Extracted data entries
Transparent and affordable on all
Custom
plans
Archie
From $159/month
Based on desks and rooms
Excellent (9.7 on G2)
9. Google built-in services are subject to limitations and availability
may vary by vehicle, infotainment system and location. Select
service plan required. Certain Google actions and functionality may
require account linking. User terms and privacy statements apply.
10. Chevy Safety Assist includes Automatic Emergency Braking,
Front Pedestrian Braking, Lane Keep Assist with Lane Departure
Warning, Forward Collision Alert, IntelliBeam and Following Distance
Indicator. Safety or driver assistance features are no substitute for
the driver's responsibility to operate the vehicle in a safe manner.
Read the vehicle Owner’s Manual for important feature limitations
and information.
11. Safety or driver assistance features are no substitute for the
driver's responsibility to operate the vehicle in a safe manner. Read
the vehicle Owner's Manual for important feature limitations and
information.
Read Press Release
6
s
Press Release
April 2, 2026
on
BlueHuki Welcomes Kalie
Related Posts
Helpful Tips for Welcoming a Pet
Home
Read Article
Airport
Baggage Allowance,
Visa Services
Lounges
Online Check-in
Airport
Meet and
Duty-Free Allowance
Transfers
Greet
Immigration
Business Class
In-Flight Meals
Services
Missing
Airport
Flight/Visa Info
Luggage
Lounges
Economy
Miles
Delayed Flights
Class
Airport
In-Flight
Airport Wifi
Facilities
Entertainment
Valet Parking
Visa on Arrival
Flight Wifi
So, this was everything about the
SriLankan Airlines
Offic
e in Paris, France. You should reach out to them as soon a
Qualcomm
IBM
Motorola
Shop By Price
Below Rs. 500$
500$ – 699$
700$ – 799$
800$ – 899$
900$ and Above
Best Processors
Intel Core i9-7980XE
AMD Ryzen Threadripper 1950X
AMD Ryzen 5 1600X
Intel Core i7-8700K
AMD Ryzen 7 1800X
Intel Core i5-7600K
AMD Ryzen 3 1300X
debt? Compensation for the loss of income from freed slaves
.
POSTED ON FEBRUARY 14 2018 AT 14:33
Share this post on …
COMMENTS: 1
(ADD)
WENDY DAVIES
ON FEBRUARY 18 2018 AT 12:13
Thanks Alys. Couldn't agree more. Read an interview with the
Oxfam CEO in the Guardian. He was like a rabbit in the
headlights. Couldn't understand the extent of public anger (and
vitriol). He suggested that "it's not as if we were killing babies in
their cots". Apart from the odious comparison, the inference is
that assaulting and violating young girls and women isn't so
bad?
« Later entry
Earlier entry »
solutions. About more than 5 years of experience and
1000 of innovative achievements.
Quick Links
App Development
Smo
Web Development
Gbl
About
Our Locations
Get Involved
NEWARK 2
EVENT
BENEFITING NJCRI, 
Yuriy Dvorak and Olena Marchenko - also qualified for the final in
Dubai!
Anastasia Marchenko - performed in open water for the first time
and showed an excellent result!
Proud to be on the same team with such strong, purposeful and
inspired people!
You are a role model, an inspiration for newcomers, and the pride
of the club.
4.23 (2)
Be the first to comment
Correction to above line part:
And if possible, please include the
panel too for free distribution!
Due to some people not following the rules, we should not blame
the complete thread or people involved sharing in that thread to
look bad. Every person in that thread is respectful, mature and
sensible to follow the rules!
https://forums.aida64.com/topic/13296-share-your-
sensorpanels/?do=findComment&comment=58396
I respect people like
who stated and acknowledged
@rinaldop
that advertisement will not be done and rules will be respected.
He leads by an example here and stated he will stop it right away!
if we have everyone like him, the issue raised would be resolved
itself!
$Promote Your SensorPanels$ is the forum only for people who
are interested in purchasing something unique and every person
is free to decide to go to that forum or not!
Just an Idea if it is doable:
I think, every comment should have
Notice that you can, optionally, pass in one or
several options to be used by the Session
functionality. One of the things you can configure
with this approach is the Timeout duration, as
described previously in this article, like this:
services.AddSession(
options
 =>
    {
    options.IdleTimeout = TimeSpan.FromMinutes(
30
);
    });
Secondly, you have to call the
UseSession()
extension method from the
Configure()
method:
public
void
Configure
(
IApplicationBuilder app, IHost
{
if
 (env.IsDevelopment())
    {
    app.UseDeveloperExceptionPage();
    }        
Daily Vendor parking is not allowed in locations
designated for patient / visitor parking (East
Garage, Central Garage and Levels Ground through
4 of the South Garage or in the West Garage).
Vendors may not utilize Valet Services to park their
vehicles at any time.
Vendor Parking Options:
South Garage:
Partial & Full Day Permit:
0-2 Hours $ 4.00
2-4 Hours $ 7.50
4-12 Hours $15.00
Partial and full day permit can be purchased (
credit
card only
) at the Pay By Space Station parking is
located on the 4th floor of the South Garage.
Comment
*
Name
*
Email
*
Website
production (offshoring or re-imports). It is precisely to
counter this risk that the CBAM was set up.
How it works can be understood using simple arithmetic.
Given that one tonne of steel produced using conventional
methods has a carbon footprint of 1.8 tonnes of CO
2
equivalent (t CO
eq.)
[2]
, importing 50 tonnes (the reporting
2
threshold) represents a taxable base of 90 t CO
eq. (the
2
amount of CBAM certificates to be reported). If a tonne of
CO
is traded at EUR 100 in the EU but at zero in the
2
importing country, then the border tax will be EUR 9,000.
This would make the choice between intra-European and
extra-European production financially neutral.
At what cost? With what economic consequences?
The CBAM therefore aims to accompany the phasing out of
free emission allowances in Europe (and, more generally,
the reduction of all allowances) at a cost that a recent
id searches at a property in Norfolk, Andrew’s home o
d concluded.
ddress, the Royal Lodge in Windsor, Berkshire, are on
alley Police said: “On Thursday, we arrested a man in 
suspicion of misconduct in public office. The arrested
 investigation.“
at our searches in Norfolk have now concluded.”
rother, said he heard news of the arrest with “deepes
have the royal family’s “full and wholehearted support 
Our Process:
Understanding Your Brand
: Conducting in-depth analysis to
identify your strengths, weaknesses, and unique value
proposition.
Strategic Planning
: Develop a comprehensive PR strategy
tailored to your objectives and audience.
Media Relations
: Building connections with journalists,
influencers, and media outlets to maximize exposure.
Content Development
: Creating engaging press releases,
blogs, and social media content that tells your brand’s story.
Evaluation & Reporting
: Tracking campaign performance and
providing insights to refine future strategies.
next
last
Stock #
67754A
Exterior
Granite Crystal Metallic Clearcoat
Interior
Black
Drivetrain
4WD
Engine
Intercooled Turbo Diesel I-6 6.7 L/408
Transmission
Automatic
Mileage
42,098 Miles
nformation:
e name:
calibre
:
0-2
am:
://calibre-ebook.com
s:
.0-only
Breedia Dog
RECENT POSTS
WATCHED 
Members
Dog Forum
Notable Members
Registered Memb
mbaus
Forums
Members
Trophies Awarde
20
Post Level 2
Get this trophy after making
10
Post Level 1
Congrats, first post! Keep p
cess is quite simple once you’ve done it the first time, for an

- [TASK DETAILS]
When you answer, return the records above exactly as they stand.

- [WRITTEN RESPONSE]
Transparent and affordable on all
Custom
plans
Archie
From $159/month
Based on desks and rooms
Excellent (9.7 on G2)
9. Google built-in services are subject to limitations and availability
may vary by vehicle, infotainment system and location. Select
service plan required. Certain Google actions and functionality may
require account linking. User terms and privacy statements apply.
10. Chevy Safety Assist includes Automatic Emergency Braking,
Front Pedestrian Braking, Lane Keep Assist with Lane Departure
Warning, Forward Collision Alert, IntelliBeam and Following Distance
Indicator. Safety or driver assistance features are no substitute for
the driver's responsibility to operate the vehicle in a safe manner.
Read the vehicle Owner’s Manual for important feature limitations
and information.
11. Safety or driver assistance features are no substitute for the
driver's responsibility to operate the vehicle in a safe manner. Read
the vehicle Owner's Manual for important feature limitations and
information.
Read Press Release
6
s
Press Release
April 2, 2026
on
BlueHuki Welcomes Kalie
Related Posts
Helpful Tips for Welcoming a Pet
Home
Read Article
Airport
Baggage Allowance,
Visa Services
Lounges
Online Check-in
Airport
Meet and
Duty-Free Allowance
Transfers
Greet
Immigration
Business Class
In-Flight Meals
Services
Missing
Airport
Flight/Visa Info
Luggage
Lounges
Economy
Miles
Delayed Flights
Class
Airport
In-Flight
Airport Wifi
Facilities
Entertainment
Valet Parking
Visa on Arrival
Flight Wifi
So, this was everything about the
SriLankan Airlines
Offic
e in Paris, France. You should reach out to them as soon a
Qualcomm
IBM
Motorola
Shop By Price
Below Rs. 500$
500$ – 699$
700$ – 799$
800$ – 899$
900$ and Above
Best Processors
Intel Core i9-7980XE
AMD Ryzen Threadripper 1950X
AMD Ryzen 5 1600X
Intel Core i7-8700K
AMD Ryzen 7 1800X
Intel Core i5-7600K
AMD Ryzen 3 1300X
debt? Compensation for the loss of income from freed slaves
.
POSTED ON FEBRUARY 14 2018 AT 14:33
Share this post on …
COMMENTS: 1
(ADD)
WENDY DAVIES
ON FEBRUARY 18 2018 AT 12:13
Thanks Alys. Couldn't agree more. Read an interview with the
Oxfam CEO in the Guardian. He was like a rabbit in the
headlights. Couldn't understand the extent of public anger (and
vitriol). He suggested that "it's not as if we were killing babies in
their cots". Apart from the odious comparison, the inference is
that assaulting and violating young girls and women isn't so
bad?
« Later entry
Earlier entry »
solutions. About more than 5 years of experience and
1000 of innovative achievements.
Quick Links
App Development
Smo
Web Development
Gbl
About
Our Locations
Get Involved
NEWARK 2
EVENT
BENEFITING NJCRI, 
Yuriy Dvorak and Olena Marchenko - also qualified for the final in
Dubai!
Anastasia Marchenko - performed in open water for the first time
and showed an excellent result!
Proud to be on the same team with such strong, purposeful and
inspired people!
You are a role model, an inspiration for newcomers, and the pride
of the club.
4.23 (2)
Be the first to comment
Correction to above line part:
And if possible, please include the
panel too for free distribution!
Due to some people not following the rules, we should not blame
the complete thread or people involved sharing in that thread to
look bad. Every person in that thread is respectful, mature and
sensible to follow the rules!
https://forums.aida64.com/topic/13296-share-your-
sensorpanels/?do=findComment&comment=58396
I respect people like
who stated and acknowledged
@rinaldop
that advertisement will not be done and rules will be respected.
He leads by an example here and stated he will stop it right away!
if we have everyone like him, the issue raised would be resolved
itself!
$Promote Your SensorPanels$ is the forum only for people who
are interested in purchasing something unique and every person
is free to decide to go to that forum or not!
Just an Idea if it is doable:
I think, every comment should have
Notice that you can, optionally, pass in one or
several options to be used by the Session
functionality. One of the things you can configure
with this approach is the Timeout duration, as
described previously in this article, like this:
services.AddSession(
options
 =>
    {
    options.IdleTimeout = TimeSpan.FromMinutes(
30
);
    });
Secondly, you have to call the
UseSession()
extension method from the
Configure()
method:
public
void
Configure
(
IApplicationBuilder app, IHost
{
if
 (env.IsDevelopment())
    {
    app.UseDeveloperExceptionPage();
    }        
Daily Vendor parking is not allowed in locations
designated for patient / visitor parking (East
Garage, Central Garage and Levels Ground through
4 of the South Garage or in the West Garage).
Vendors may not utilize Valet Services to park their
vehicles at any time.
Vendor Parking Options:
South Garage:
Partial & Full Day Permit:
0-2 Hours $ 4.00
2-4 Hours $ 7.50
4-12 Hours $15.00
Partial and full day permit can be purchased (
credit
card only
) at the Pay By Space Station parking is
located on the 4th floor of the South Garage.
Comment
*
Name
*
Email
*
Website
production (offshoring or re-imports). It is precisely to
counter this risk that the CBAM was set up.
How it works can be understood using simple arithmetic.
Given that one tonne of steel produced using conventional
methods has a carbon footprint of 1.8 tonnes of CO
2
equivalent (t CO
eq.)
[2]
, importing 50 tonnes (the reporting
2
threshold) represents a taxable base of 90 t CO
eq. (the
2
amount of CBAM certificates to be reported). If a tonne of
CO
is traded at EUR 100 in the EU but at zero in the
2
importing country, then the border tax will be EUR 9,000.
This would make the choice between intra-European and
extra-European production financially neutral.
At what cost? With what economic consequences?
The CBAM therefore aims to accompany the phasing out of
free emission allowances in Europe (and, more generally,
the reduction of all allowances) at a cost that a recent
id searches at a property in Norfolk, Andrew’s home o
d concluded.
ddress, the Royal Lodge in Windsor, Berkshire, are on
alley Police said: “On Thursday, we arrested a man in 
suspicion of misconduct in public office. The arrested
 investigation.“
at our searches in Norfolk have now concluded.”
rother, said he heard news of the arrest with “deepes
have the royal family’s “full and wholehearted support 
Our Process:
Understanding Your Brand
: Conducting in-depth analysis to
identify your strengths, weaknesses, and unique value
proposition.
Strategic Planning
: Develop a comprehensive PR strategy
tailored to your objectives and audience.
Media Relations
: Building connections with journalists,
influencers, and media outlets to maximize exposure.
Content Development
: Creating engaging press releases,
blogs, and social media content that tells your brand’s story.
Evaluation & Reporting
: Tracking campaign performance and
providing insights to refine future strategies.
next
last
Stock #
67754A
Exterior
Granite Crystal Metallic Clearcoat
Interior
Black
Drivetrain
4WD
Engine
Intercooled Turbo Diesel I-6 6.7 L/408
Transmission
Automatic
Mileage
42,098 Miles
nformation:
e name:
calibre
:
0-2
am:
://calibre-ebook.com
s:
.0-only
Breedia Dog
RECENT POSTS
WATCHED 
Members
Dog Forum
Notable Members
Registered Memb
mbaus
Forums
Members
Trophies Awarde
20
Post Level 2
Get this trophy after making
10
Post Level 1
Congrats, first post! Keep p
cess is quite simple once you’ve done it the first time, for an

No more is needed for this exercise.